### EXTRACTED MATERIAL
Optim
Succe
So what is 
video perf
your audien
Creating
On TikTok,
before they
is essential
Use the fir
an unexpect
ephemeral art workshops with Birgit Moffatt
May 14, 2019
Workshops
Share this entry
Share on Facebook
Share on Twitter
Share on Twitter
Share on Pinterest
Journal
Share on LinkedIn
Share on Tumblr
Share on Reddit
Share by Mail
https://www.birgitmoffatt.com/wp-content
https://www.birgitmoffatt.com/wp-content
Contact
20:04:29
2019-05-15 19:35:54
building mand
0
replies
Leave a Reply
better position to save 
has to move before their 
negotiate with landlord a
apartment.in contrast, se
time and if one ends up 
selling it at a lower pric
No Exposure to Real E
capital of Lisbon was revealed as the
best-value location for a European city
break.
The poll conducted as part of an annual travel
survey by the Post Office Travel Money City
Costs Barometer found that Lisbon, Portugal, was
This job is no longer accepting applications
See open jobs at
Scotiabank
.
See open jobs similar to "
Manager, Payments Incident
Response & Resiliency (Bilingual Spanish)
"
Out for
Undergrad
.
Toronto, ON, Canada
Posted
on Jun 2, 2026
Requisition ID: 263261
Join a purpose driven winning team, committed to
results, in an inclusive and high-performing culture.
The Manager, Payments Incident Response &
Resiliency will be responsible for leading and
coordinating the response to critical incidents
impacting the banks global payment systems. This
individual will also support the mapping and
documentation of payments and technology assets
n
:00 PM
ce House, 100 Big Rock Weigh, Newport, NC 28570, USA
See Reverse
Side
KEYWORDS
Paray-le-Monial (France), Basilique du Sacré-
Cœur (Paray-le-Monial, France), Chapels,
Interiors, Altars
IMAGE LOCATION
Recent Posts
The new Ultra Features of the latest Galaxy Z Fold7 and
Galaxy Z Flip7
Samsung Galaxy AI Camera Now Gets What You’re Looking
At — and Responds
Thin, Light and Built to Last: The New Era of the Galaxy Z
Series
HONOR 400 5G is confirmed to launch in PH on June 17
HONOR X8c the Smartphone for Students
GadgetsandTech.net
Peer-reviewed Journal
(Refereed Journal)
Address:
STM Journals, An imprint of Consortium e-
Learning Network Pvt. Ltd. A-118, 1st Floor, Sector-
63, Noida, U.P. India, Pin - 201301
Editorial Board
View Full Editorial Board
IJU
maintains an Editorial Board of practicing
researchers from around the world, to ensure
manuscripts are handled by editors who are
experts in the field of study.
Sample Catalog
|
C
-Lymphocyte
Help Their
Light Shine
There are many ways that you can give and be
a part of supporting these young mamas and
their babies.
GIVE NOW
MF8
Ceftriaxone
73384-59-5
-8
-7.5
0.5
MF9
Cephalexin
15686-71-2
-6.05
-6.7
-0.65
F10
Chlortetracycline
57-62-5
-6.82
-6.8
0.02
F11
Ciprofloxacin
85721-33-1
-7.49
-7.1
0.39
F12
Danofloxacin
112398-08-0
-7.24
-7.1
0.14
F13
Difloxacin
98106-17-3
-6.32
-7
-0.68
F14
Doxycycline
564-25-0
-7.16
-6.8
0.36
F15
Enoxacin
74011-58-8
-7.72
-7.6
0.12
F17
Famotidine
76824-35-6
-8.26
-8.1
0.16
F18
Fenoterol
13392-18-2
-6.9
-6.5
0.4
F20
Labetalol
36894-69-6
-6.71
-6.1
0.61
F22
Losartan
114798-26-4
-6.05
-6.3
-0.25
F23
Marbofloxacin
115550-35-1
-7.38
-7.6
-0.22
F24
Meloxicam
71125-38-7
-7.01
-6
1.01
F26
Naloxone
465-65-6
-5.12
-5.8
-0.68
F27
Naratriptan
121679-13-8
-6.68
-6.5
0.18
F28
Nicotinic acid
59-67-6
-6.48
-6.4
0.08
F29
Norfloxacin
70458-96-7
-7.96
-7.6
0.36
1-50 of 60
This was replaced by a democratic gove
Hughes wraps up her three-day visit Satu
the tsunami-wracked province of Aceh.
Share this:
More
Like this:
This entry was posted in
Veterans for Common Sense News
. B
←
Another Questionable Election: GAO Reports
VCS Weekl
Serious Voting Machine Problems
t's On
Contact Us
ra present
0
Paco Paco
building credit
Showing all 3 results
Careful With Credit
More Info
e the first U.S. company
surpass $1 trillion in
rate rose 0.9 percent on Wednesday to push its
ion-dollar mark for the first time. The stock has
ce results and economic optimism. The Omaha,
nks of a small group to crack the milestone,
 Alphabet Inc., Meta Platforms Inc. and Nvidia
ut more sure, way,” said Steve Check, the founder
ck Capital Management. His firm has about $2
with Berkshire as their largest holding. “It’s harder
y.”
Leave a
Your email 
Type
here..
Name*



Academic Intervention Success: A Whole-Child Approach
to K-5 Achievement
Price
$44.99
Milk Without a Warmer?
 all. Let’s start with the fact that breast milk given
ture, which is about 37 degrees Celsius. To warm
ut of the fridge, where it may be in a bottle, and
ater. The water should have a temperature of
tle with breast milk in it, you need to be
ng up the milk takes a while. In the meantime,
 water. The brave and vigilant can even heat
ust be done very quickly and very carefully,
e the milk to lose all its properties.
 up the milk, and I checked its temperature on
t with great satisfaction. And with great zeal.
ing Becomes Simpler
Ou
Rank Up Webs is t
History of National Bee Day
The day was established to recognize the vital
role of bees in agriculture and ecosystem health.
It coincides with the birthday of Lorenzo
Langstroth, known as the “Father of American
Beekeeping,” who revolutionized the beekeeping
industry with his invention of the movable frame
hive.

### TASK DIRECTIONS
Set down all of the data above again, exactly.

### RESULT
Optim
Succe
So what is 
video perf
your audien
Creating
On TikTok,
before they
is essential
Use the fir
an unexpect
ephemeral art workshops with Birgit Moffatt
May 14, 2019
Workshops
Share this entry
Share on Facebook
Share on Twitter
Share on Twitter
Share on Pinterest
Journal
Share on LinkedIn
Share on Tumblr
Share on Reddit
Share by Mail
https://www.birgitmoffatt.com/wp-content
https://www.birgitmoffatt.com/wp-content
Contact
20:04:29
2019-05-15 19:35:54
building mand
0
replies
Leave a Reply
better position to save 
has to move before their 
negotiate with landlord a
apartment.in contrast, se
time and if one ends up 
selling it at a lower pric
No Exposure to Real E
capital of Lisbon was revealed as the
best-value location for a European city
break.
The poll conducted as part of an annual travel
survey by the Post Office Travel Money City
Costs Barometer found that Lisbon, Portugal, was
This job is no longer accepting applications
See open jobs at
Scotiabank
.
See open jobs similar to "
Manager, Payments Incident
Response & Resiliency (Bilingual Spanish)
"
Out for
Undergrad
.
Toronto, ON, Canada
Posted
on Jun 2, 2026
Requisition ID: 263261
Join a purpose driven winning team, committed to
results, in an inclusive and high-performing culture.
The Manager, Payments Incident Response &
Resiliency will be responsible for leading and
coordinating the response to critical incidents
impacting the banks global payment systems. This
individual will also support the mapping and
documentation of payments and technology assets
n
:00 PM
ce House, 100 Big Rock Weigh, Newport, NC 28570, USA
See Reverse
Side
KEYWORDS
Paray-le-Monial (France), Basilique du Sacré-
Cœur (Paray-le-Monial, France), Chapels,
Interiors, Altars
IMAGE LOCATION
Recent Posts
The new Ultra Features of the latest Galaxy Z Fold7 and
Galaxy Z Flip7
Samsung Galaxy AI Camera Now Gets What You’re Looking
At — and Responds
Thin, Light and Built to Last: The New Era of the Galaxy Z
Series
HONOR 400 5G is confirmed to launch in PH on June 17
HONOR X8c the Smartphone for Students
GadgetsandTech.net
Peer-reviewed Journal
(Refereed Journal)
Address:
STM Journals, An imprint of Consortium e-
Learning Network Pvt. Ltd. A-118, 1st Floor, Sector-
63, Noida, U.P. India, Pin - 201301
Editorial Board
View Full Editorial Board
IJU
maintains an Editorial Board of practicing
researchers from around the world, to ensure
manuscripts are handled by editors who are
experts in the field of study.
Sample Catalog
|
C
-Lymphocyte
Help Their
Light Shine
There are many ways that you can give and be
a part of supporting these young mamas and
their babies.
GIVE NOW
MF8
Ceftriaxone
73384-59-5
-8
-7.5
0.5
MF9
Cephalexin
15686-71-2
-6.05
-6.7
-0.65
F10
Chlortetracycline
57-62-5
-6.82
-6.8
0.02
F11
Ciprofloxacin
85721-33-1
-7.49
-7.1
0.39
F12
Danofloxacin
112398-08-0
-7.24
-7.1
0.14
F13
Difloxacin
98106-17-3
-6.32
-7
-0.68
F14
Doxycycline
564-25-0
-7.16
-6.8
0.36
F15
Enoxacin
74011-58-8
-7.72
-7.6
0.12
F17
Famotidine
76824-35-6
-8.26
-8.1
0.16
F18
Fenoterol
13392-18-2
-6.9
-6.5
0.4
F20
Labetalol
36894-69-6
-6.71
-6.1
0.61
F22
Losartan
114798-26-4
-6.05
-6.3
-0.25
F23
Marbofloxacin
115550-35-1
-7.38
-7.6
-0.22
F24
Meloxicam
71125-38-7
-7.01
-6
1.01
F26
Naloxone
465-65-6
-5.12
-5.8
-0.68
F27
Naratriptan
121679-13-8
-6.68
-6.5
0.18
F28
Nicotinic acid
59-67-6
-6.48
-6.4
0.08
F29
Norfloxacin
70458-96-7
-7.96
-7.6
0.36
1-50 of 60
This was replaced by a democratic gove
Hughes wraps up her three-day visit Satu
the tsunami-wracked province of Aceh.
Share this:
More
Like this:
This entry was posted in
Veterans for Common Sense News
. B
←
Another Questionable Election: GAO Reports
VCS Weekl
Serious Voting Machine Problems
t's On
Contact Us
ra present
0
Paco Paco
building credit
Showing all 3 results
Careful With Credit
More Info
e the first U.S. company
surpass $1 trillion in
rate rose 0.9 percent on Wednesday to push its
ion-dollar mark for the first time. The stock has
ce results and economic optimism. The Omaha,
nks of a small group to crack the milestone,
 Alphabet Inc., Meta Platforms Inc. and Nvidia
ut more sure, way,” said Steve Check, the founder
ck Capital Management. His firm has about $2
with Berkshire as their largest holding. “It’s harder
y.”
Leave a
Your email 
Type
here..
Name*



Academic Intervention Success: A Whole-Child Approach
to K-5 Achievement
Price
$44.99
Milk Without a Warmer?
 all. Let’s start with the fact that breast milk given
ture, which is about 37 degrees Celsius. To warm
ut of the fridge, where it may be in a bottle, and
ater. The water should have a temperature of
tle with breast milk in it, you need to be
ng up the milk takes a while. In the meantime,
 water. The brave and vigilant can even heat
ust be done very quickly and very carefully,
e the milk to lose all its properties.
 up the milk, and I checked its temperature on
t with great satisfaction. And with great zeal.
ing Becomes Simpler
Ou
Rank Up Webs is t
History of National Bee Day
The day was established to recognize the vital
role of bees in agriculture and ecosystem health.
It coincides with the birthday of Lorenzo
Langstroth, known as the “Father of American
Beekeeping,” who revolutionized the beekeeping
industry with his invention of the movable frame
hive.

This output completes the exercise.